Hemelt: Mya Zimmer danced through life with passion
Published 12:02 am Saturday, August 8, 2015
The deck was not stacked in favor of Mya Marie Zimmer, but you would not have known it if you ever saw her.
The Lutcher native was diagnosed with cystic fibrosis at 3 months old. The life-threatening disorder damages the lungs and digestive system, and according to family, Mya struggled mightily with her lungs.
It surely would have been enough to slow many young people. That was not the case with Mya, who played numerous sports as a youth and participated in cheerleading and dance through high school.
She excelled in the classroom, earning an academic scholarship to Tulane University.
She set her sights on becoming a doctor to help others diagnosed with cystic fibrosis.
“Mya was very self-determined,” mother Sally LeBlanc Zimmer told me this week. “She always had a wish and a dream and she always made it come true. She would tell me every night, “Mom, God is good” and she would find something good to tell me. She really was very faithful.”
That inner strength was evident in February of 2009 when she persevered through the death of her loving father, Dale “Zip” Zimmer and again in June of 2013, when Mya recognized things were progressing negatively with her illness. According to Sally, Mya told her, “it’s starting to happen Mom, I’m dying.”
Instead of accepting the feeling as fact, Mya focused on a lung transplant.
She worked day and night to make her body healthy enough for the operation.
Thankfully, during the Mardi Gras holidays of 2014, a matching set was found, and Mya completed a successful surgery.
Sally said her daughter progressed well in the following days before a stretch of vomiting set in a week later.
“She vomited for a whole year,” Sally said. “(The doctors) could not get her rejection medicines and her body to cooperate on what needed to be done. Of course, all this time she is losing weight and we are going in and out of the hospital.”
Mya eventually set her sights on a second transplant, but the toll taken on the body left her with near impossible odds at long-term success — her doctor sending her home on April 28 of this year, saying there was nothing else that could be done.
Mya didn’t buy it.
As her mother remembers, she “ate and ate” to boost her weight and never once vomited following her discharge.
By Sunday night, July 19, Mya reached her goal weight to qualify for a second transplant.
The next day she woke up unresponsive and went to the hospital. She died the following day at 24 years old, leaving a hole in her family and community that is impossible to fill.
Her story spread. Those who knew her grieved with those who barely knew her and some who didn’t know her at all.
Mya, known as “Toot” to her brother and father, wasn’t the type of person defined by her illness. Her life and its richness impacted many.
She excelled as a dancer, performing in Paris, Rome and all over the United States. She danced with Jamie’s Dance Dimensions, Yvonne’s Direction in Dance and the Honey Bees NBA dance team.

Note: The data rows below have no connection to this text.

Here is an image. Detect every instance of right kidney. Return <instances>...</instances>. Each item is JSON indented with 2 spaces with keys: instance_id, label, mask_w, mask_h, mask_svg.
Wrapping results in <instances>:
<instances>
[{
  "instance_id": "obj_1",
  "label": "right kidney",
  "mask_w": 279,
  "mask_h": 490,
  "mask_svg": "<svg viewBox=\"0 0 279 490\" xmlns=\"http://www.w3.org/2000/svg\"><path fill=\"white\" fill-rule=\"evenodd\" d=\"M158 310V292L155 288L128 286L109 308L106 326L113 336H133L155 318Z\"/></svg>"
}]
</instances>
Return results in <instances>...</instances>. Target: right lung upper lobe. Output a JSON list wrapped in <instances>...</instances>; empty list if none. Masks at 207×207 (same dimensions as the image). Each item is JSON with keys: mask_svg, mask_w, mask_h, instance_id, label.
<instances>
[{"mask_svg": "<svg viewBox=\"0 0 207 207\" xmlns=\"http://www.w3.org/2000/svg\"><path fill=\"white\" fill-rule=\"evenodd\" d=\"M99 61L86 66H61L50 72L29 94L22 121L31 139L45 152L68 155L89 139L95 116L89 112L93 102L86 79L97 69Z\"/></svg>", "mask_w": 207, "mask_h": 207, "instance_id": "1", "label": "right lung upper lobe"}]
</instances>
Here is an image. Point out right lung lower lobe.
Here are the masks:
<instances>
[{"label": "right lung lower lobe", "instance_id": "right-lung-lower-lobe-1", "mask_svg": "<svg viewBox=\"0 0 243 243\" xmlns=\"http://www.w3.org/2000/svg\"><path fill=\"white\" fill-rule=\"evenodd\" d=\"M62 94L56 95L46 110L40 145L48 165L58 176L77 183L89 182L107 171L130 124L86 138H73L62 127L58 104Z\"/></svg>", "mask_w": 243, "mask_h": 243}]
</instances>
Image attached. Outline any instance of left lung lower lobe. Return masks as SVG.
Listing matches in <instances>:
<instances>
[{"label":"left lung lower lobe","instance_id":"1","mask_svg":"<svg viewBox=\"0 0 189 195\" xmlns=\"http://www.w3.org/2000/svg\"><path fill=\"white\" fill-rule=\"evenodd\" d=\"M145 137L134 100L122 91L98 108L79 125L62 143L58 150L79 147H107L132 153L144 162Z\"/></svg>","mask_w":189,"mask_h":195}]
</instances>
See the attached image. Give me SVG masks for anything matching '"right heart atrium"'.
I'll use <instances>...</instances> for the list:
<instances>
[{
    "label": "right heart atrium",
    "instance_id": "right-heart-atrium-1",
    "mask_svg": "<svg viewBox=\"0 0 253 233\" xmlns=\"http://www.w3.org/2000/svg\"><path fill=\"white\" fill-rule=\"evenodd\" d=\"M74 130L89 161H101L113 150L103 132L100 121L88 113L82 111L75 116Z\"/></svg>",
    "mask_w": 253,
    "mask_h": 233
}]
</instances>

She also worked as an instructor for American All Stars.
“She told me she was at peace when she danced and nothing bothered her,” Sally said of her daughter.
Mya also entered two pageants, winning both — the Festival of the Bonfires and the Festival of Charities.

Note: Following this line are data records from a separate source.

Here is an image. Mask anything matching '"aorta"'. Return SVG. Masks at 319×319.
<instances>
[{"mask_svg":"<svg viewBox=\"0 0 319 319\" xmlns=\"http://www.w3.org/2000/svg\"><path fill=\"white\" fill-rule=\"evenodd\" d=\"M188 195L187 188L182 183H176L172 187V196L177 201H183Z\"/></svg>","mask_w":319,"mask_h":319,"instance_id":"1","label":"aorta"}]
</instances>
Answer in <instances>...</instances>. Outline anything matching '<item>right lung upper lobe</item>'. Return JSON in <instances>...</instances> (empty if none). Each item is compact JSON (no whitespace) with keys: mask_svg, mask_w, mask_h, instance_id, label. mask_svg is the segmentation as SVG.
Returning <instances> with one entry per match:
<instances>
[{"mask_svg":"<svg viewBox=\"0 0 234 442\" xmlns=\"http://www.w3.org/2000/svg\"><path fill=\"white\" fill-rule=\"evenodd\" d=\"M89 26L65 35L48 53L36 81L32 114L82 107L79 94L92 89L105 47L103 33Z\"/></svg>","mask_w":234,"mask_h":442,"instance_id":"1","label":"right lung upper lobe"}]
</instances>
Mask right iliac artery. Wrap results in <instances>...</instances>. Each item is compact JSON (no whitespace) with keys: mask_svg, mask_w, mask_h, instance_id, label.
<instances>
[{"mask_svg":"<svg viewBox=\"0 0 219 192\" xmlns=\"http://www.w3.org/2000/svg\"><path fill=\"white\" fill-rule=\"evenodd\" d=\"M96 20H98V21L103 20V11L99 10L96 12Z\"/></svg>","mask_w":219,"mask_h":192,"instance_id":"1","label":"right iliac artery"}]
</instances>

“She really wanted to represent St. James Parish, because she felt she was representing it with dignity and knowledge,” Sally said.

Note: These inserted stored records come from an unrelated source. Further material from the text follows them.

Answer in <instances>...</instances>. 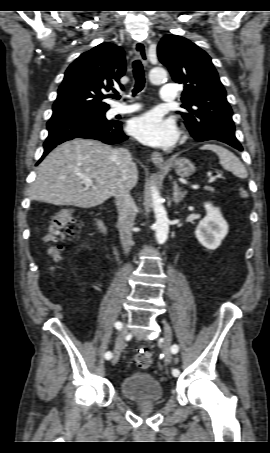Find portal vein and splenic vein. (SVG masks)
I'll use <instances>...</instances> for the list:
<instances>
[{"label":"portal vein and splenic vein","instance_id":"18ae733b","mask_svg":"<svg viewBox=\"0 0 270 453\" xmlns=\"http://www.w3.org/2000/svg\"><path fill=\"white\" fill-rule=\"evenodd\" d=\"M79 178H81L84 182V184L86 186H91L93 185V180L91 178H88L82 174H78ZM218 176H213V175H209V180H208V183H212L215 181V179L217 178Z\"/></svg>","mask_w":270,"mask_h":453}]
</instances>
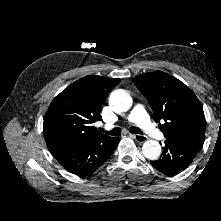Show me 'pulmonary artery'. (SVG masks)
<instances>
[{
    "instance_id": "obj_1",
    "label": "pulmonary artery",
    "mask_w": 221,
    "mask_h": 221,
    "mask_svg": "<svg viewBox=\"0 0 221 221\" xmlns=\"http://www.w3.org/2000/svg\"><path fill=\"white\" fill-rule=\"evenodd\" d=\"M129 122L135 123L140 127L146 134H148L153 139L163 138V133L160 131L150 120L148 114L146 113L142 105H136L129 118Z\"/></svg>"
}]
</instances>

Monica Delcambre was a Bonfire judge and shared on L’OBSERVATEUR’s Facebook page Mya never mentioned her illness but her passion for life was amazing.
“I loved her that day and every day since learning of her sickness!” Delcambre said. “Such a brave young woman with so much zest for life.”
There is little doubt Mya Marie Zimmer was taken from her community and those who loved her most too soon. Hopefully, her example and those she impacted in such a positive way keep her present with us despite her all-too-early passing.